Tolerance? No Thank You!

By Delta Concepts Consulting, Inc. CEO, Scott R. Horton

Tolerance has become a word associated with acceptance, and even inclusiveness.

However, to tolerate someone isn’t necessarily kind, considerate or inclusive. Tolerance does not create a high performance organization, either. I’ve thought about this a lot over the years as an educator in corporate America.

Case in point: I tolerate my friend’s occasional cigarette smoking habit. I don’t like it and I wish he would stop. I like him, he’s funny, and I can put up with his smoking. To Tolerate = To Put Up With.

Hearing it, as an out gay man, “tolerance” smacks of the old saying, “love the sinner, hate the sin.” “Tolerater” in that scenario has always sounded to me like “Hater.”

What Does Tolerance Mean at Work?

I see this bumper sticker, or other versions of it, all over my city of Atlanta:

I guess that the driver of the car bearing the sticker is trying to convey a desire to coexist peacefully in this wonderful world filled with people of varied cultures, religions, diets, politics, sexual orientations and life choices.

However, in the workplace, the world where I spend most of my time (and where you might, as well), the mental attitude of “tolerance” might have a surprising and negative impact on others, where differences between people are concerned.

The Tolerance Scale

To put the word and mental attitude into perspective, consider the “Tolerance Scale,” created by ProGroup in the mid 1990s. (I served as a consultant to ProGroup early on in my career.) The firm used a rather arbitrary numbering system from most inclusive to least:

5  Appreciation: You are different from and similar to me in ways that I appreciate

4  Acceptance: You are different from and similar to me in ways that I accept

3  Tolerance: You are different from and similar to me in ways that I tolerate

2  Avoidance: You are different from and similar to me in ways that I avoid

1  Repulsion: You are different from and similar to me in ways that I deem repulsive

What does this mean to you? Like many mental constructs, creating a thought exercise that directly impacts YOU, is often the best way to get our head around an idea.

Consider:

*How has it made you feel during your life, especially at work, when your leader and/or colleagues APPRECIATED or ACCEPTED you as a part of the team? Frequent answers in our workshops include: fully engaged, a sense of belongingness, honored, validated and full of energy.

* How does it feel, especially at work, when your leader and/or colleagues AVOID or are REPULSED by you because of their beliefs about your values, religion, who you love, how you live or your cultural practices? I hope this is a thought exercise and not a real life memory, but common responses would be: excluded, marginalized, disengaged, lonely, judged, like an outsider — and, I hear often — looking for an “exit strategy.” Avoidance and Repulsion naturally create feelings of “why bother” and employee disengagement.

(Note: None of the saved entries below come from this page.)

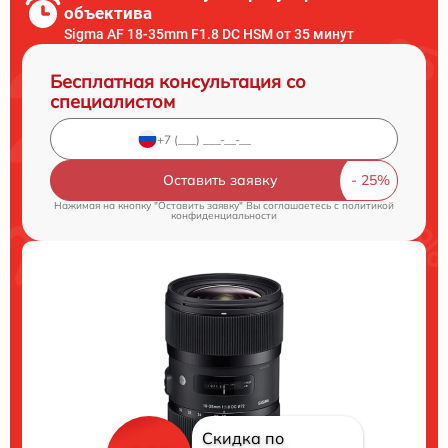
объектива
Sigma AF 18-35mm F1.8 DC HSM от 35 минут
Бесплатная консультация со
специалистом
Оставить заявку
Нажимая на кнопку "Оставить заявку" Вы соглашаетесь c
политикой
конфиденциальности
Скидка по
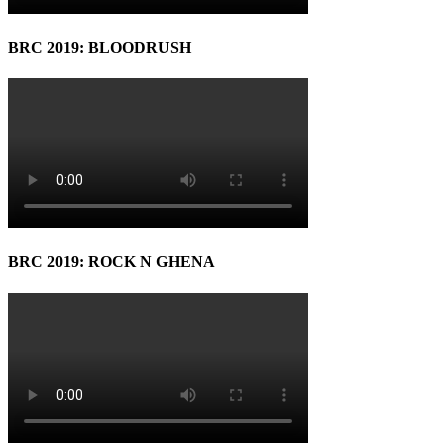
BRC 2019: BLOODRUSH
BRC 2019: ROCK N GHENA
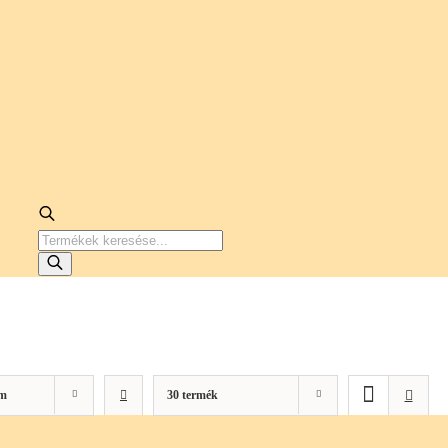
PRODUCTS
SEARCH
m
30 termék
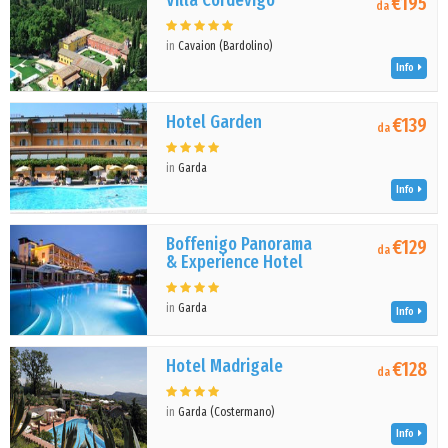
Villa Cordevigo
€195
da
in
Cavaion (Bardolino)
Info
Hotel Garden
€139
da
in
Garda
Info
Boffenigo Panorama
€129
da
& Experience Hotel
in
Garda
Info
Hotel Madrigale
€128
da
in
Garda (Costermano)
Info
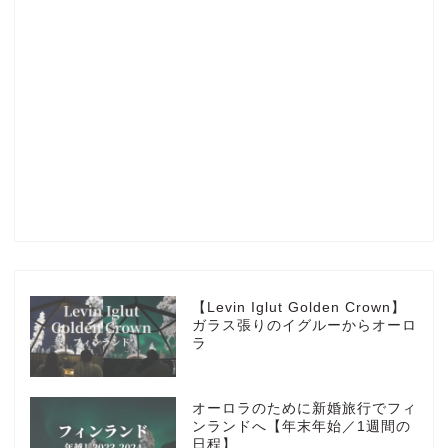
Profile
楽天ROOM
Blog
HOTEL
【Levin Iglut Golden Crown】
ガラス張りのイグルーからオーロ
ラ
MarriottBonvoy
オーロラのために新婚旅行でフィ
TRAVEL
ンランドへ【年末年始／1週間の
日程】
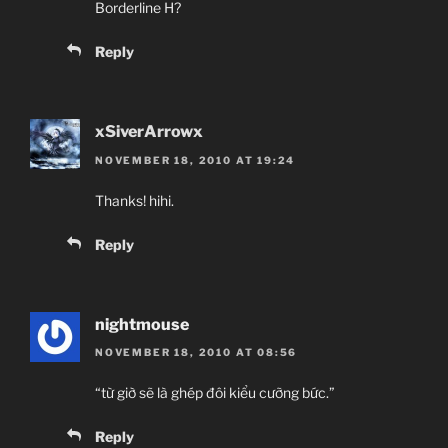
Borderline H?
Reply
xSiverArrowx
NOVEMBER 18, 2010 AT 19:24
Thanks! hihi.
Reply
nightmouse
NOVEMBER 18, 2010 AT 08:56
“từ giờ sẽ là ghép đôi kiểu cưỡng bức.”
Reply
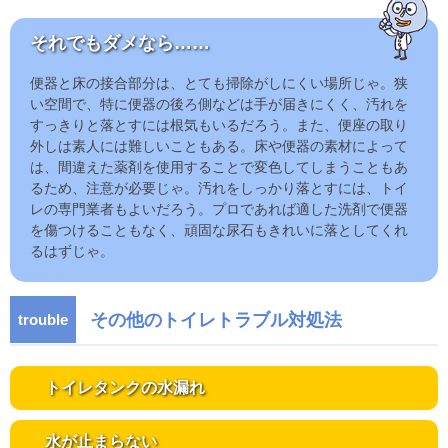
それでもダメなら……
便器と床の接合部分は、とても掃除がしにくい場所じゃ。狭
い空間で、特に便器の後ろ側などは手が届きにくく、汚れを
すっきりと落とすには根気もいるだろう。また、便座の取り
外しは素人には難しいこともある。床や便器の素材によって
は、間違えた薬剤を使用することで変色してしまうこともあ
るため、注意が必要じゃ。汚れをしっかり落とすには、トイ
レの専門業者もよいだろう。プロであれば適した洗剤で便器
を傷つけることもなく、頑固な尿石もきれいに落としてくれ
るはずじゃ。
その他のトイレトラブル対処法
トイレタンクの水漏れ
水が止まらない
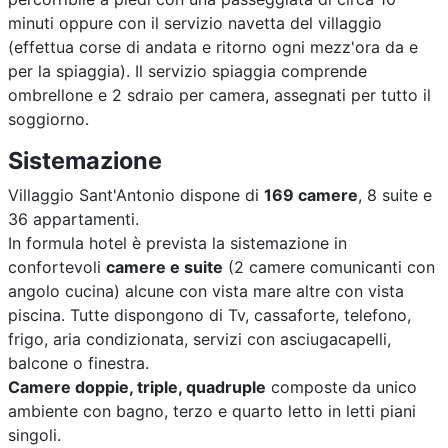
minuti oppure con il servizio navetta del villaggio
(effettua corse di andata e ritorno ogni mezz'ora da e
per la spiaggia). Il servizio spiaggia comprende
ombrellone e 2 sdraio per camera, assegnati per tutto il
soggiorno.
Sistemazione
Villaggio Sant'Antonio dispone di
169 camere
, 8 suite e
36 appartamenti.
In formula hotel è prevista la sistemazione in
confortevoli
camere e suite
(2 camere comunicanti con
angolo cucina) alcune con vista mare altre con vista
piscina. Tutte dispongono di Tv, cassaforte, telefono,
frigo, aria condizionata, servizi con asciugacapelli,
balcone o finestra.
Camere doppie, triple, quadruple
composte da unico
ambiente con bagno, terzo e quarto letto in letti piani
singoli.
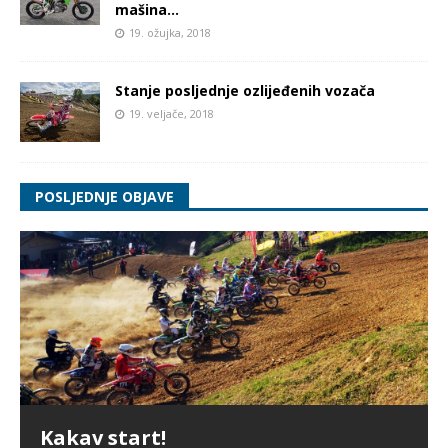
mašina…
19. ožujka, 2018
Stanje posljednje ozlijeđenih vozača
19. veljače, 2018
POSLJEDNJE OBJAVE
Kakav start!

*Finally, how has it felt in your career when others, especially your leader/manager, are unable or unwilling to accept you for who you are and merely TOLERATE who you are as a person?I’m reminded of the character from the musical, Chicago, who sang, “I’m Mr. Cellophane.” “’Cause you can look right through me / Walk right by me and never know I’m there.” In fact, maybe worse than invisible, more like “why am I here?”

Moving Beyond Tolerance at Work

Tolerance is not enough to create the “ROI” of full employee engagement. If you are truly committed to creating the best team, with the highest levels of engagement, you might have some work to do in the “inclusion gym.”

  • Make a list of your direct reports and assign a number to them (1-5) using the Tolerance Scale above.
  • Be honestly scrupulous in your assessment of your attitude toward their differences: their communication style, non-verbal style, voice, story-telling approach, lifestyle that you know about outside of work, attire. . . . you get my drift. You’re not assessing their performance, just your attitude about them as a human being.
  • Focus on any person to whom you’ve assigned Tolerance, Avoidance or Repulsion. (Repulsion is rather rare at work, but these relationships do exist for many leaders.) Create a personalized plan for how you are going to improve the relationship with these teammates, over time, with the professional goal of moving them to at least Acceptance.
  • Consider that ACCEPTANCE does not necessarily mean approval. It means they are different. They are not the same. And that’s OK. You can accept something without judging it as “needing to be different.”

This is the HARD work of managing bias, conscious and unconscious at work.